(Records from a dataset)
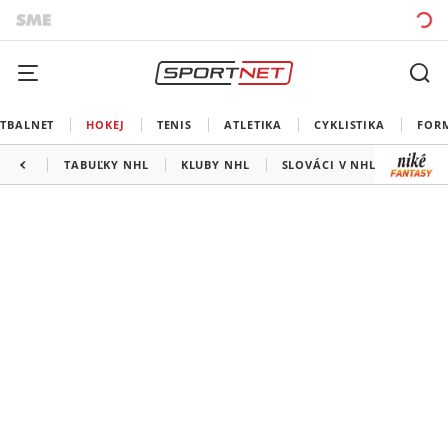
TBALNET
HOKEJ
TENIS
ATLETIKA
CYKLISTIKA
FOR
TABUĽKY NHL
KLUBY NHL
SLOVÁCI V NHL
KANAD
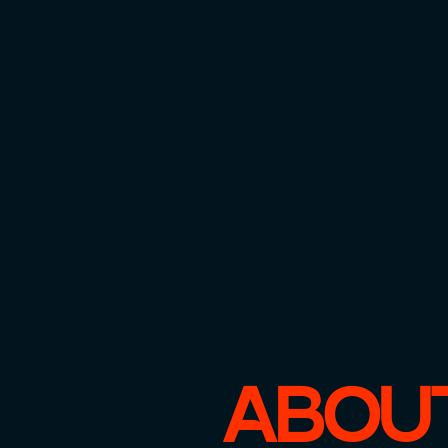
ABOUT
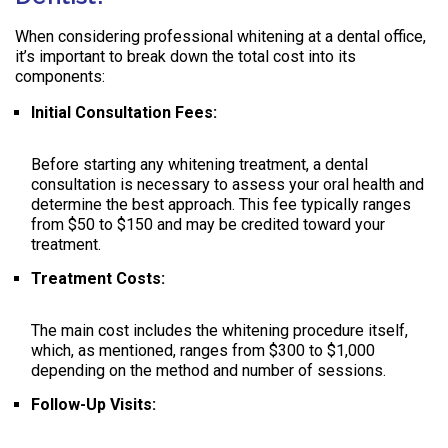
When considering professional whitening at a dental office,
it’s important to break down the total cost into its
components:
Initial Consultation Fees:
Before starting any whitening treatment, a dental
consultation is necessary to assess your oral health and
determine the best approach. This fee typically ranges
from $50 to $150 and may be credited toward your
treatment.
Treatment Costs:
The main cost includes the whitening procedure itself,
which, as mentioned, ranges from $300 to $1,000
depending on the method and number of sessions.
Follow-Up Visits:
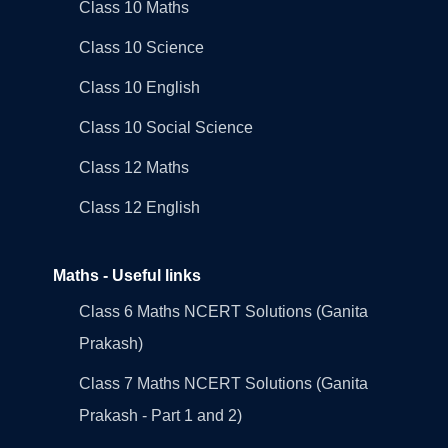
Class 10 Maths
Class 10 Science
Class 10 English
Class 10 Social Science
Class 12 Maths
Class 12 English
Maths - Useful links
Class 6 Maths NCERT Solutions (Ganita
Prakash)
Class 7 Maths NCERT Solutions (Ganita
Prakash - Part 1 and 2)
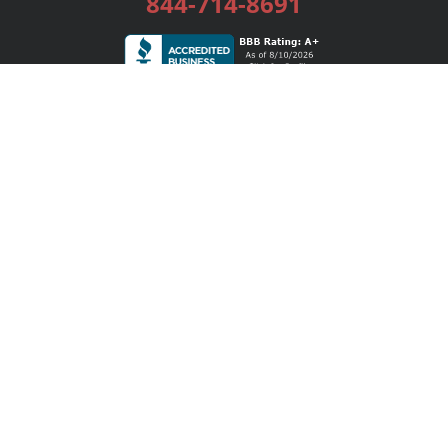
844-714-8691
Services
Publishing Plans
Editorial
Add-On
Marketing
Get Started
FAQs
Bookstore
New Releases
BookStub™ Redemption
Login / Register
Contact Us
Referral Program
Palibrio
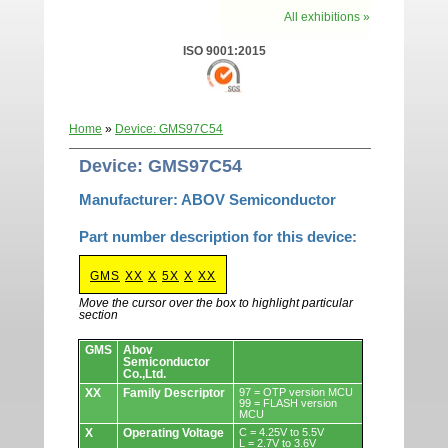
All exhibitions »
ISO 9001:2015
Home
»
Device: GMS97C54
Device: GMS97C54
Manufacturer: ABOV Semiconductor
Part number description for this device:
GMS
XX
X
5X
X
XX
Move the cursor over the box to highlight particular
section
Devices.
GMS
Abov
Semiconductor
Co.,Ltd.
XX
Family Descriptor
97 = OTP version MCU
99 = FLASH version
MCU
X
Operating Voltage
C = 4.25V to 5.5V
L = 2.7V to 3.6V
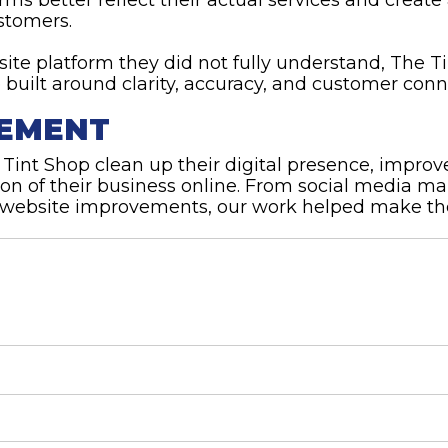
stomers.
bsite platform they did not fully understand, The 
 built around clarity, accuracy, and customer conn
TEMENT
int Shop clean up their digital presence, improve
ion of their business online. From social media 
website improvements, our work helped make their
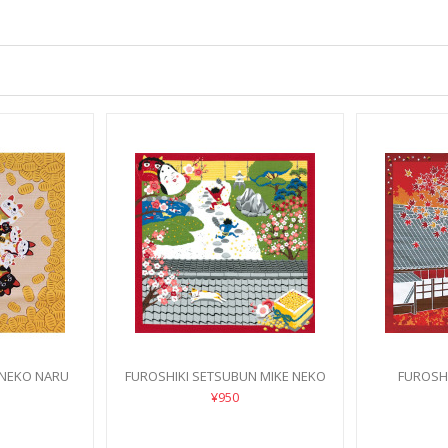
 NEKO NARU
FUROSHIKI SETSUBUN MIKE NEKO
FUROSHI
¥950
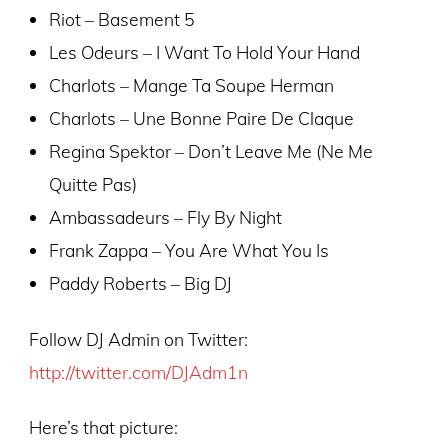
Riot – Basement 5
Les Odeurs – I Want To Hold Your Hand
Charlots – Mange Ta Soupe Herman
Charlots – Une Bonne Paire De Claque
Regina Spektor – Don’t Leave Me (Ne Me
Quitte Pas)
Ambassadeurs – Fly By Night
Frank Zappa – You Are What You Is
Paddy Roberts – Big DJ
Follow DJ Admin on Twitter:
http://twitter.com/DJAdm1n
Here’s that picture:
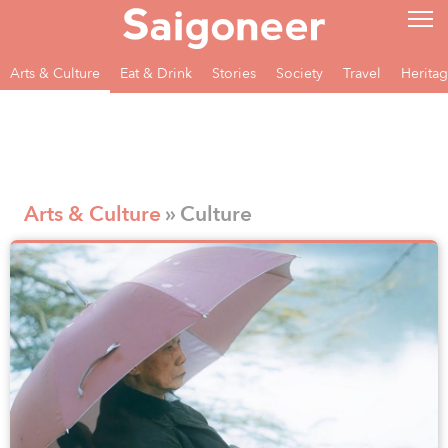
Arts & Culture
Eat & Drink
Stories
Society
Travel
Herita
Arts & Culture
» Culture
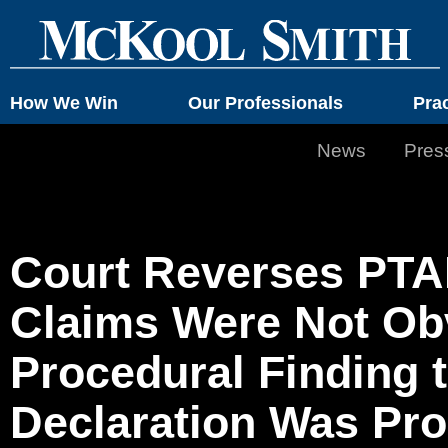
How We Win
Our Professionals
Pra
News
Pres
Court Reverses PTAB
Claims Were Not Ob
Procedural Finding 
Declaration Was Pro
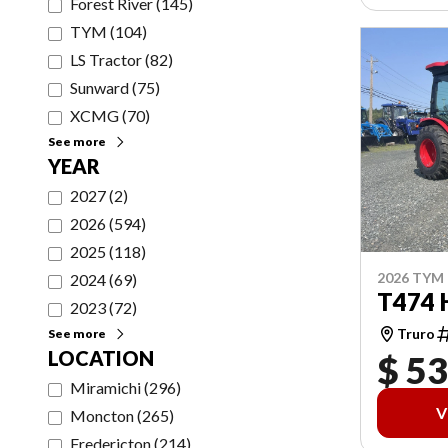
Forest River
(
145
)
TYM
(
104
)
LS Tractor
(
82
)
Sunward
(
75
)
XCMG
(
70
)
See more
YEAR
2027
(
2
)
2026
(
594
)
2025
(
118
)
2026 TYM
2024
(
69
)
T474 
2023
(
72
)
Truro
See more
LOCATION
$ 53
Miramichi
(
296
)
V
Moncton
(
265
)
Fredericton
(
214
)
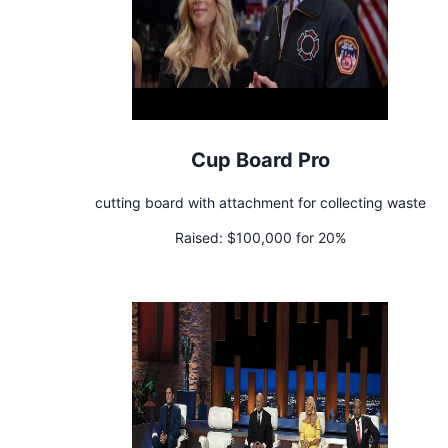
Cup Board Pro
cutting board with attachment for collecting waste
Raised:
$100,000 for 20%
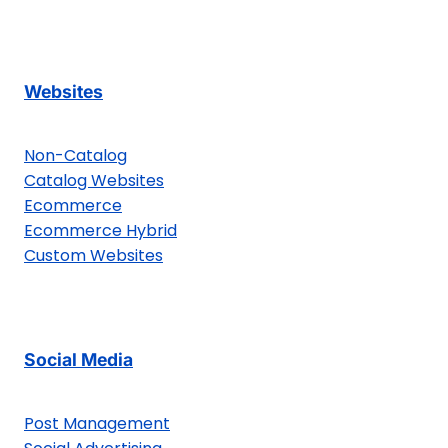
Websites
Non-Catalog
Catalog Websites
Ecommerce
Ecommerce Hybrid
Custom Websites
Social Media
Post Management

- What the task requires: Exactly and only the lines from the top of the records down to the line containing "consultation is necessary" should be transcribed, please, without the pictures.

- Response to the task:
TBALNET
HOKEJ
TENIS
ATLETIKA
CYKLISTIKA
FOR
TABUĽKY NHL
KLUBY NHL
SLOVÁCI V NHL
KANAD
ABOUT
When considering professional whitening at a dental office,
it’s important to break down the total cost into its
components:
Initial Consultation Fees:
Before starting any whitening treatment, a dental
consultation is necessary to assess your oral health and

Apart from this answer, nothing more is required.